Also known as: Ruminal tympany
Bloat is the ruminal distension caused by excessive accumulation of gas produced by the fermentation process. Bloat can be categorised according to cause into Primary bloat (frothy bloat) and secondary bloat (free gas bloat). The condition progresses rapidly and can be fatal.
Primary bloat, or frothy bloat is the most common type of bloat, and usually affects several animals in a group at once. The condition can occur in feedlot cattle but is most frequently associated with cattle grazing lush, leguminous pastures. It occurs following the ingestion of large amounts of succulent green plant material which is highly fermentable and produces large amounts of gas. The material also contains high levels of soluble proteins, these act as foaming agents by reducing surface tension but increasing surface viscosity of rumenal liquids and a stable rumenal foam forms. The volatile fatty acids of the plant material consumed lower the rumenal pH and optimise conditions for the formation of froth. Gas present as foam is insufficient to trigger eructation, and so the rumen becomes distended.

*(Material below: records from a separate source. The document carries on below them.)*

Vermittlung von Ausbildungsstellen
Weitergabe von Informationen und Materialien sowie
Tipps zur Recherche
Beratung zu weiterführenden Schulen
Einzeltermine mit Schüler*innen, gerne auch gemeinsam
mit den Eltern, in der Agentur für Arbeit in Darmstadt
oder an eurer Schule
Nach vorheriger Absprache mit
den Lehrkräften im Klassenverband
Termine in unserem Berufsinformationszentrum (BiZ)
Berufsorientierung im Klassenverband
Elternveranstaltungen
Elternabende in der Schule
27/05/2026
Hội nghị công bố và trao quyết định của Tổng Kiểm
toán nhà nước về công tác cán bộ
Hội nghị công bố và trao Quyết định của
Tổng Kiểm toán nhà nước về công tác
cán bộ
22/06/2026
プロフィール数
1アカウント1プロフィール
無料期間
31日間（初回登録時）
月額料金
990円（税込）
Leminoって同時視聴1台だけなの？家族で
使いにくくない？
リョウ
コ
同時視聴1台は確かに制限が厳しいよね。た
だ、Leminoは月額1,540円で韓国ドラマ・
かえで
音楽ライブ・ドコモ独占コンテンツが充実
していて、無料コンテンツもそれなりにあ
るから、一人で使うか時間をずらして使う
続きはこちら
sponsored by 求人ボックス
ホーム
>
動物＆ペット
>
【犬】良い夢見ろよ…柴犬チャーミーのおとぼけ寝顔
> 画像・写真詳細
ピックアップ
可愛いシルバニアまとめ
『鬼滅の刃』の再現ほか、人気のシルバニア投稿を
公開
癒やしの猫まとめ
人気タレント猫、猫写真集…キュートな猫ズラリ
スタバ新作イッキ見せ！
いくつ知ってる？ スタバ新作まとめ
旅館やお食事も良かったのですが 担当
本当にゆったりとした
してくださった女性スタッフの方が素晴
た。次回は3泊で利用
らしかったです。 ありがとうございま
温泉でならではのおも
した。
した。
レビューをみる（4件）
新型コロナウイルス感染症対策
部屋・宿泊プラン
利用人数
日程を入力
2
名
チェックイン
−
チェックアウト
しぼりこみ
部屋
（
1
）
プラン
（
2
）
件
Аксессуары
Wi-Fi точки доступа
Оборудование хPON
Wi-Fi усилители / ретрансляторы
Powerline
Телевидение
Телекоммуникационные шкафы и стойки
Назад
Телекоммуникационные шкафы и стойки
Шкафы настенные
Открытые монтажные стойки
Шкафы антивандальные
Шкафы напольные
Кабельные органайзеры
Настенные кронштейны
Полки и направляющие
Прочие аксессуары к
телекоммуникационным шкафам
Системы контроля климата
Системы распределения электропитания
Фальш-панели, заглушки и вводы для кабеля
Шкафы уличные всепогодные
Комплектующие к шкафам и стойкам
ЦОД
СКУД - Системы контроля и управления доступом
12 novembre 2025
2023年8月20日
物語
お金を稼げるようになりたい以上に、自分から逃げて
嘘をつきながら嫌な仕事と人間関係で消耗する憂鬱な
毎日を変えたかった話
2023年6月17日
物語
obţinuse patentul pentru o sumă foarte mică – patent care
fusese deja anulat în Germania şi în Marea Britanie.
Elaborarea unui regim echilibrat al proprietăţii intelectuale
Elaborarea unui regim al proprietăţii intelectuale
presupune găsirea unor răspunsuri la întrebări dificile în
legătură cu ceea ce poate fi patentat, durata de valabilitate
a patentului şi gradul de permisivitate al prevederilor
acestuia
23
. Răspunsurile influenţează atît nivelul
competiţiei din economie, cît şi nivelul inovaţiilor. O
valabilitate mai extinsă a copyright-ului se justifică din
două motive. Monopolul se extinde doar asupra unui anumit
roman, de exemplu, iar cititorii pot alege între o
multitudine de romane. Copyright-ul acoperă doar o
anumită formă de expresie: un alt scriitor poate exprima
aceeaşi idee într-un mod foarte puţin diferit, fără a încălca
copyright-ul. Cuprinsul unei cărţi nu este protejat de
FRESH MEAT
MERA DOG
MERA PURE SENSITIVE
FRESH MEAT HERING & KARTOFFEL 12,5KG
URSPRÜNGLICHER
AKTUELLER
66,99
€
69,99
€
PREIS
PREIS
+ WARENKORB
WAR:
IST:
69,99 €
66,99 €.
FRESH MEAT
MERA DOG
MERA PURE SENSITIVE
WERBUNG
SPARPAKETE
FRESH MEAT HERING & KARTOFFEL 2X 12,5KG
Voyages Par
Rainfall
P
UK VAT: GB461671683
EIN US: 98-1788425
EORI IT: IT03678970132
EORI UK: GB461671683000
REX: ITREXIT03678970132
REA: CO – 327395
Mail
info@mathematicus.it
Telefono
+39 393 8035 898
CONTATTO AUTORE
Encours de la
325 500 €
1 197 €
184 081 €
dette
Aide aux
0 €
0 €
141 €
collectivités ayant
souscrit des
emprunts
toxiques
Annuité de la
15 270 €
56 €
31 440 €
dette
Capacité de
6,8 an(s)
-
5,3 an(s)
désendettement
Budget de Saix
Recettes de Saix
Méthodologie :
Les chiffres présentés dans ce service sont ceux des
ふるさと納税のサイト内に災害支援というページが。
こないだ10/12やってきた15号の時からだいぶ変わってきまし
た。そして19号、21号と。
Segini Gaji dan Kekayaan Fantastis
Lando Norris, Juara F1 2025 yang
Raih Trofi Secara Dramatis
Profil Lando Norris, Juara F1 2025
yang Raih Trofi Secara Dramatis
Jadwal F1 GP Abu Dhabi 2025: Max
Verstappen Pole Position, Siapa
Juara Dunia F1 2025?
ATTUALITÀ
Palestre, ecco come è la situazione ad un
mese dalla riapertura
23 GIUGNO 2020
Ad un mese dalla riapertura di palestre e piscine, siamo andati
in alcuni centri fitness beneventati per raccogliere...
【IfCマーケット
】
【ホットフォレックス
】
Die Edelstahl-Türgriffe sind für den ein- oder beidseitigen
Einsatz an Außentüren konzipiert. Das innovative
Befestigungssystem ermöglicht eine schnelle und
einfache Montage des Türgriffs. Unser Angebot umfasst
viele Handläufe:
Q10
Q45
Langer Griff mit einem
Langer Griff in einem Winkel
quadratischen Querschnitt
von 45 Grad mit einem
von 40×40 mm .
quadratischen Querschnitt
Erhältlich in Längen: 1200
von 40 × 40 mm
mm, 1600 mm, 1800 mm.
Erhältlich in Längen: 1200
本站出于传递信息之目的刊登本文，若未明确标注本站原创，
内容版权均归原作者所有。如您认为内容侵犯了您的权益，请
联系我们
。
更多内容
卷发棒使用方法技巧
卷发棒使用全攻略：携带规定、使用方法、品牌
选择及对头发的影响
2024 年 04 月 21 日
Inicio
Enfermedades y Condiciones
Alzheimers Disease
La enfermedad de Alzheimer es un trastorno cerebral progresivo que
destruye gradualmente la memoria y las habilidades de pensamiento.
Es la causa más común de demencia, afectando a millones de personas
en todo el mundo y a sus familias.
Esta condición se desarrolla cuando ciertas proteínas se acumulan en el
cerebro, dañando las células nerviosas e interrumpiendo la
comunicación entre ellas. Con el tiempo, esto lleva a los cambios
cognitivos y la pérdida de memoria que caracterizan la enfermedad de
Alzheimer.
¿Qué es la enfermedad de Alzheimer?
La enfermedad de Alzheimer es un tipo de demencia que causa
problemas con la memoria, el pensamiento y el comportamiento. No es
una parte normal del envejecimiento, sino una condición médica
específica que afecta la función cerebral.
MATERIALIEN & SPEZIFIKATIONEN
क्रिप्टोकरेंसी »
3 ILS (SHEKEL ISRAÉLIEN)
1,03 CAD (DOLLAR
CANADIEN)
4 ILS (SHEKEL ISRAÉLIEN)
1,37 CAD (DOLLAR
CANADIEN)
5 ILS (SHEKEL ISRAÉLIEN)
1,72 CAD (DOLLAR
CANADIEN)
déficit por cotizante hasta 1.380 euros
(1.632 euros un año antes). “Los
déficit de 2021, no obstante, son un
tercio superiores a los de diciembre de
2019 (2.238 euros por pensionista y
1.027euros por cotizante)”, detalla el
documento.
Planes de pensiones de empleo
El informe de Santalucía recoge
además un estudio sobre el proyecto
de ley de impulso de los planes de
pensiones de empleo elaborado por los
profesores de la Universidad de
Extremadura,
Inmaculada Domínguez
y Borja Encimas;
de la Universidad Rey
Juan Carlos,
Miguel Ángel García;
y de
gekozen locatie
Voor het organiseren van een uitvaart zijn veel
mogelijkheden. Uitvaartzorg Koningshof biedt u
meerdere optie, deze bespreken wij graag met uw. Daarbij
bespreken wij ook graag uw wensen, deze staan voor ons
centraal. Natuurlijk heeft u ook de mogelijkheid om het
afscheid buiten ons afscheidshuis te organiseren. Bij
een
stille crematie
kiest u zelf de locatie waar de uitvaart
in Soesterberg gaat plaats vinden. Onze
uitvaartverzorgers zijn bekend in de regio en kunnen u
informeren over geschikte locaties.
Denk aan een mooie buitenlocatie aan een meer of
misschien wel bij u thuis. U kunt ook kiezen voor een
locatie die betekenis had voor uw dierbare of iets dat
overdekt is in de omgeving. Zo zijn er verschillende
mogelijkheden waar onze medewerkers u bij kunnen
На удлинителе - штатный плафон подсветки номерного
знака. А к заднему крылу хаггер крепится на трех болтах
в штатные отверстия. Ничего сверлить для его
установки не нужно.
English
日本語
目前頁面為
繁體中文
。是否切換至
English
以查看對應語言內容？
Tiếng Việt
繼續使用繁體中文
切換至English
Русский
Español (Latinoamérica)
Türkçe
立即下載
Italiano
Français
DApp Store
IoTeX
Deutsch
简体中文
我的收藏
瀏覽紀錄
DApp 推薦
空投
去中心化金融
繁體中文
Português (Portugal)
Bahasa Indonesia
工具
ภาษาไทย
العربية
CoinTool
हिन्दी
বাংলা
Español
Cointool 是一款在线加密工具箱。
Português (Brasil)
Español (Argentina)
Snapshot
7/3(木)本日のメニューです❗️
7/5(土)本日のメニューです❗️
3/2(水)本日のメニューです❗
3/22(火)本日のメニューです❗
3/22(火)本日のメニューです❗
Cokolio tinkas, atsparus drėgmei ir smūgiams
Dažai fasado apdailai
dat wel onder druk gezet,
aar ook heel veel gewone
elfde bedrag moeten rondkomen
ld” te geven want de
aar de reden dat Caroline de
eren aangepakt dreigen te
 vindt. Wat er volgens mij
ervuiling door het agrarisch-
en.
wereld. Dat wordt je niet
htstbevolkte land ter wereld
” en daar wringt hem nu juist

Secondary bloat or free gas bloat results from any condition that interferes with eructation and includes physical or functional disroders of the oesophagus (e.g.oesophageal obstruction)or the forestomachs. Secondary bloat usually affects a single animal in a group and generally has a more sporadic occurrence.
It may be acute in the case of sudden oesophageal obstruction, caused by a foreign body such as a potato or turnip, or chronic resulting from partial oesophageal obstruction, compression, or from a forestomach motility disorder that interferes with normal eructation.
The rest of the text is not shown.